> _THE TASK_
Report back each line of the data that contains the word "Police".

◇ ◇ ◇

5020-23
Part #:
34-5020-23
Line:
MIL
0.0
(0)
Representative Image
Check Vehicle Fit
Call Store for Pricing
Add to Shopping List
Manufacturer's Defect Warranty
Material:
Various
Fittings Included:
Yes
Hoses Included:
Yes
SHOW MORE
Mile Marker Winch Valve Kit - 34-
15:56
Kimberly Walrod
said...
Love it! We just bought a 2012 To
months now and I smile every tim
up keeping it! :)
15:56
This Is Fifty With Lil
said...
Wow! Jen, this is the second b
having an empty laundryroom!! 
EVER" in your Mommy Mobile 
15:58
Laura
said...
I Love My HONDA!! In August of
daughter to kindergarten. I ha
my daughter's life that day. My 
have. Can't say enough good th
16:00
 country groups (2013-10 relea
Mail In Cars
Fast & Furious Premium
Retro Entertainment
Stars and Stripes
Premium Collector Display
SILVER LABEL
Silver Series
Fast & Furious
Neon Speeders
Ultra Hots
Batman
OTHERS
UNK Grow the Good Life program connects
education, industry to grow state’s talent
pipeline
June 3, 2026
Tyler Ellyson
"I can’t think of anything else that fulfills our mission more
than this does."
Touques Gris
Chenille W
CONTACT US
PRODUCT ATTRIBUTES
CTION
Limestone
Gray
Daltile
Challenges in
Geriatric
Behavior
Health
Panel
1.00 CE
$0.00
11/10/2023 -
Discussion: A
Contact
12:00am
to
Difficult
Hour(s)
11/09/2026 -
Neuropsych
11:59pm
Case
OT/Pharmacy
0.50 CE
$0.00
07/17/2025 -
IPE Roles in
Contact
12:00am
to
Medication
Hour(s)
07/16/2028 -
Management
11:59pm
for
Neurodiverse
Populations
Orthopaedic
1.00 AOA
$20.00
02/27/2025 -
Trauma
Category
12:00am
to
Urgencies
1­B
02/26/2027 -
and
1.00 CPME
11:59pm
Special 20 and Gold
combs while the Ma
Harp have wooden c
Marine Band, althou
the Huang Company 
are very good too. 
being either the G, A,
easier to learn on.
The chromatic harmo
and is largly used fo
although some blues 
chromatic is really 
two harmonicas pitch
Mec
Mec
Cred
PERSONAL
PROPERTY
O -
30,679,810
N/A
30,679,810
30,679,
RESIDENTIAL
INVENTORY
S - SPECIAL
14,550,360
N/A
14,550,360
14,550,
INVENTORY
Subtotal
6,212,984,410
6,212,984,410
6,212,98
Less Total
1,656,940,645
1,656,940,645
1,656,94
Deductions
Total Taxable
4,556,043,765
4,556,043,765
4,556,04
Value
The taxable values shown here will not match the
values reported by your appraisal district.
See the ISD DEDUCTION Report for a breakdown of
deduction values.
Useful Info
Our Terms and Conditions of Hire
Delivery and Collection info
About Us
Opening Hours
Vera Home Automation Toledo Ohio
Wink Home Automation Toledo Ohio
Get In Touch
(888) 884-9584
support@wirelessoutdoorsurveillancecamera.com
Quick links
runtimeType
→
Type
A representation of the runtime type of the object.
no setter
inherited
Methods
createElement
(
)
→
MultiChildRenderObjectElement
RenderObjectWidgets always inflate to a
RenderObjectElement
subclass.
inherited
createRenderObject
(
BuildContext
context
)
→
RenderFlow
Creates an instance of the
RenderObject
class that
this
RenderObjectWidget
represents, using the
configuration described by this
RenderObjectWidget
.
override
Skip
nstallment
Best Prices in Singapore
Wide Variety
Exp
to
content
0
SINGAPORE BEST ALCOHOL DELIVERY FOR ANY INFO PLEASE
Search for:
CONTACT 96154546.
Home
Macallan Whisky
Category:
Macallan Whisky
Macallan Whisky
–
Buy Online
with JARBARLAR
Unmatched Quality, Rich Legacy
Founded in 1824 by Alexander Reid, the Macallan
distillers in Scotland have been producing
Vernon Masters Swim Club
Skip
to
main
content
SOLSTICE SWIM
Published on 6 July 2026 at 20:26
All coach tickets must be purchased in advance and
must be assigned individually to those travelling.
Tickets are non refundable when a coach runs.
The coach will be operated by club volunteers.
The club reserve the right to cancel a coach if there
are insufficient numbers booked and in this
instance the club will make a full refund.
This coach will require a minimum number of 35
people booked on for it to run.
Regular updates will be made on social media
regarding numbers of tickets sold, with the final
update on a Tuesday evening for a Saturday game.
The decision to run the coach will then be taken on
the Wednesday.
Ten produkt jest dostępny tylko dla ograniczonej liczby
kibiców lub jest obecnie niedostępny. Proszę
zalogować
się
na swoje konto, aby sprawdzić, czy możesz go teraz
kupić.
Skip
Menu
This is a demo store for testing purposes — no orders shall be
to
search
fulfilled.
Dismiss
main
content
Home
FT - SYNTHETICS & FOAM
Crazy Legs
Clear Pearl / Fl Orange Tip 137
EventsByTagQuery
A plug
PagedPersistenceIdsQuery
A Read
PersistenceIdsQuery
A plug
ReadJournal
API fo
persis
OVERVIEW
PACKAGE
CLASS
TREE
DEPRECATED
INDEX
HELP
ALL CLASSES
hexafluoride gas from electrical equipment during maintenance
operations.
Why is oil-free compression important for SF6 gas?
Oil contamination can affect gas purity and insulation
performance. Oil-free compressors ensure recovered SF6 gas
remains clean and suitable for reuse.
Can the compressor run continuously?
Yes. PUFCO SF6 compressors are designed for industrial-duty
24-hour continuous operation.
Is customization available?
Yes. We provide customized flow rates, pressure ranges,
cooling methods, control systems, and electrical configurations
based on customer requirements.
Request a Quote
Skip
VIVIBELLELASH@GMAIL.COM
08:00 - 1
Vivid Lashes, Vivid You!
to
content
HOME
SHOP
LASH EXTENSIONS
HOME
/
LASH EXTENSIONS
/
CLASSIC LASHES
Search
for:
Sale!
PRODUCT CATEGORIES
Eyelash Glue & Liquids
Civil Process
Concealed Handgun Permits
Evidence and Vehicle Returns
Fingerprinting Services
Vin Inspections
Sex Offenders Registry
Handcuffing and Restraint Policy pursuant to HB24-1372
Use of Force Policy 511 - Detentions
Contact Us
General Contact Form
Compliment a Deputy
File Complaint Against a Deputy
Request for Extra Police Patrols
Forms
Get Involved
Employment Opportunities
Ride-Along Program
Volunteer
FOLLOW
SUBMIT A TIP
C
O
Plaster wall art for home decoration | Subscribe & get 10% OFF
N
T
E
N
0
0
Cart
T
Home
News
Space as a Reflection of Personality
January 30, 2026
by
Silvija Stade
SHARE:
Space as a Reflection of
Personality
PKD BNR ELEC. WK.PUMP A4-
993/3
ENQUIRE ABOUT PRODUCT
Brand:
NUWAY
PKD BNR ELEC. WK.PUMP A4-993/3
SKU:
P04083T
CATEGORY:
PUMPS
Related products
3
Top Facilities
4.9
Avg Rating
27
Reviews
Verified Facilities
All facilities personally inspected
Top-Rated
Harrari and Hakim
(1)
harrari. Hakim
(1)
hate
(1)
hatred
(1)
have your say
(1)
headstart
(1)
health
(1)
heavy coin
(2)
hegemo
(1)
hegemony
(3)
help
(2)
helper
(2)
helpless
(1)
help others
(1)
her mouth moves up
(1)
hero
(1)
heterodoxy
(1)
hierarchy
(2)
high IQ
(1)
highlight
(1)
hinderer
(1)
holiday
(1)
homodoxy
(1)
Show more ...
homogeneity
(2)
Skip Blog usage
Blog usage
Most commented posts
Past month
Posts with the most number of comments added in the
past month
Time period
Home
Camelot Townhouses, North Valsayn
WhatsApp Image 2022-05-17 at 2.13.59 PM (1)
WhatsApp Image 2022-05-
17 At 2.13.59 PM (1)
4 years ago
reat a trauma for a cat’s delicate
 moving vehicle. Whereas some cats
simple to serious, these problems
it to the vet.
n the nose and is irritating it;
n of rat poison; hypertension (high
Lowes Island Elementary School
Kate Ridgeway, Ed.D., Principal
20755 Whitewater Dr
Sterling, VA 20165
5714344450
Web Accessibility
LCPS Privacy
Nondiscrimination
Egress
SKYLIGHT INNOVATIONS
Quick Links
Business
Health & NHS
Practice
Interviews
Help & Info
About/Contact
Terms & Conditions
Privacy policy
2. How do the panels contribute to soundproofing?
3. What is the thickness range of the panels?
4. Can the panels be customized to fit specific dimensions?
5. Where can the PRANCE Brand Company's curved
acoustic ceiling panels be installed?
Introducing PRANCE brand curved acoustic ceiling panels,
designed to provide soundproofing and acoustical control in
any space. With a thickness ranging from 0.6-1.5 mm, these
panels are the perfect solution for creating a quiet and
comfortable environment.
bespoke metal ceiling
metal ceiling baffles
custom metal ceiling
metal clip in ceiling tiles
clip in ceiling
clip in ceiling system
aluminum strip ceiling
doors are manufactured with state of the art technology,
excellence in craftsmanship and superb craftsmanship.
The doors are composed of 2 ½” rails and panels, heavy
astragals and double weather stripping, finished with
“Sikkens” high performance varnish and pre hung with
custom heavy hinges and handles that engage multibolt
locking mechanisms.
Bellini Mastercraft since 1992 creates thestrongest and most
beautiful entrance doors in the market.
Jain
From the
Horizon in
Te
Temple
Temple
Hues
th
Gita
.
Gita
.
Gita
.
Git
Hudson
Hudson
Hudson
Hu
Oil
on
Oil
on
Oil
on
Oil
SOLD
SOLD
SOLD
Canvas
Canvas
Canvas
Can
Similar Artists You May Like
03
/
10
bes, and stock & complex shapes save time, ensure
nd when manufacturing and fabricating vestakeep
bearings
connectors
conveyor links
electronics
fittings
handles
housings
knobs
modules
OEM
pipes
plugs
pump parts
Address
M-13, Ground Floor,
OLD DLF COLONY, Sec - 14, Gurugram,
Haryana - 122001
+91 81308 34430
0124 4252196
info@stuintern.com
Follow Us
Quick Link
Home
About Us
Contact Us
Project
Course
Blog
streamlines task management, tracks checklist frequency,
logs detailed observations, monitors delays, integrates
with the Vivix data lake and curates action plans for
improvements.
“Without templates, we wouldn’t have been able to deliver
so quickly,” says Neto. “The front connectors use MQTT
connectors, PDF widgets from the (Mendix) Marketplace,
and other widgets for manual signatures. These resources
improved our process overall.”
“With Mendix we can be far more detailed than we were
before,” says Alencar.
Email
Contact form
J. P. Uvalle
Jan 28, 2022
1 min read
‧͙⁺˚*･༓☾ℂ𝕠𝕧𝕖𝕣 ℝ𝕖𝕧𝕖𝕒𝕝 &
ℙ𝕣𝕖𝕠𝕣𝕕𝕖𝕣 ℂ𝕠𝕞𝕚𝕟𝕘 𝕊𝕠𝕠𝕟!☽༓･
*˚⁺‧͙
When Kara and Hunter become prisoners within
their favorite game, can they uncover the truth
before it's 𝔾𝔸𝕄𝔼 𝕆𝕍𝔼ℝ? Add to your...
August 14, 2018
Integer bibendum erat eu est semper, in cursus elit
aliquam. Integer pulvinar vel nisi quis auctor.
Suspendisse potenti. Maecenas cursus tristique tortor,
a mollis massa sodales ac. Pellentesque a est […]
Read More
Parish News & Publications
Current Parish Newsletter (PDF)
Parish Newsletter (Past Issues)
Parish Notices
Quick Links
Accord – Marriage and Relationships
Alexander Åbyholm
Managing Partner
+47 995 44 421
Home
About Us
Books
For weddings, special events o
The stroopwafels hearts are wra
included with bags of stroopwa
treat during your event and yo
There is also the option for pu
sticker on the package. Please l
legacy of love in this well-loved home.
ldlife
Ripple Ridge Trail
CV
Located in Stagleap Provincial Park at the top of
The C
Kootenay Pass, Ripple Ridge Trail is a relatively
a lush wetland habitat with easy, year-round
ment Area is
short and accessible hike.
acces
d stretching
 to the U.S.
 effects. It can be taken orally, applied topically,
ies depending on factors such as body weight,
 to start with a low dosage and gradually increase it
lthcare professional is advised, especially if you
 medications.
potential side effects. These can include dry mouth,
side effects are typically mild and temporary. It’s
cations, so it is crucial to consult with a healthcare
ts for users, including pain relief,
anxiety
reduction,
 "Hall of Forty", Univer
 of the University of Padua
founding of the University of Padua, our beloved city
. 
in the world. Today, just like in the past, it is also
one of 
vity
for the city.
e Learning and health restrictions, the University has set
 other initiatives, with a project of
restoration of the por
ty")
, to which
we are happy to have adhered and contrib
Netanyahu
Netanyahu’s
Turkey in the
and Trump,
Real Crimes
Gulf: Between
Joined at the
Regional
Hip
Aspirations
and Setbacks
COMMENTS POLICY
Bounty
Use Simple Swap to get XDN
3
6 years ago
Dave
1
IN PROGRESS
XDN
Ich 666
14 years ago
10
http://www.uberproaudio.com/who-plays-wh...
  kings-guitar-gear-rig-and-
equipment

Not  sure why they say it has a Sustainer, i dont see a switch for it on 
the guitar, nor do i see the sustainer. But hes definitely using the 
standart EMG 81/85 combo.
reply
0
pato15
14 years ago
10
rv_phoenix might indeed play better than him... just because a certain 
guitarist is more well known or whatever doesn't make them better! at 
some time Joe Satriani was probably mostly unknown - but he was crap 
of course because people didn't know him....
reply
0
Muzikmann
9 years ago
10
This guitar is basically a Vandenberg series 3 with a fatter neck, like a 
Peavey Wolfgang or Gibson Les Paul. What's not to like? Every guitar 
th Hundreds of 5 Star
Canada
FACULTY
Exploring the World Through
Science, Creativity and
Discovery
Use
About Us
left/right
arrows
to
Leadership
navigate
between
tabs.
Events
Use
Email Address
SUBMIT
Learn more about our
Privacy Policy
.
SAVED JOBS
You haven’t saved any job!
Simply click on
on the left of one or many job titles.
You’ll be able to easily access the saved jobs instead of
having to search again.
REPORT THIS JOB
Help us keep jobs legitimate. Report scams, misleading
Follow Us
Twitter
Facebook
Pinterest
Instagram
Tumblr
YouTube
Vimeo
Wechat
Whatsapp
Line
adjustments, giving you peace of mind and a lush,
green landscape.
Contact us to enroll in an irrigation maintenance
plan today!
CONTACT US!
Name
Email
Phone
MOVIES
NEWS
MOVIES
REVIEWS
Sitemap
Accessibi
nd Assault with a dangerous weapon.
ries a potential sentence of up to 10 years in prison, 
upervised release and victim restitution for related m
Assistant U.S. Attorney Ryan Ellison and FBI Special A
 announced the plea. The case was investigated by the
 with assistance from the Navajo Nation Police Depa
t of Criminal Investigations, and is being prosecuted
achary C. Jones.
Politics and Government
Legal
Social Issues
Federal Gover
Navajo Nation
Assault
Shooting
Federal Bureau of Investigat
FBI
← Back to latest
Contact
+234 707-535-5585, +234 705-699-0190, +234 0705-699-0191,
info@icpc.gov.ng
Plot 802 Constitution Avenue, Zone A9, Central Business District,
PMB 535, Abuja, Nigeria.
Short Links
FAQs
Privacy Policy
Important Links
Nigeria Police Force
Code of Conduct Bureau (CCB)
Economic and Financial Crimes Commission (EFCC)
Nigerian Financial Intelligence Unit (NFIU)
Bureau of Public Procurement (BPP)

◇ ◇ ◇

> _WORKED SOLUTION_
Request for Extra Police Patrols
 with assistance from the Navajo Nation Police Depa
Nigeria Police Force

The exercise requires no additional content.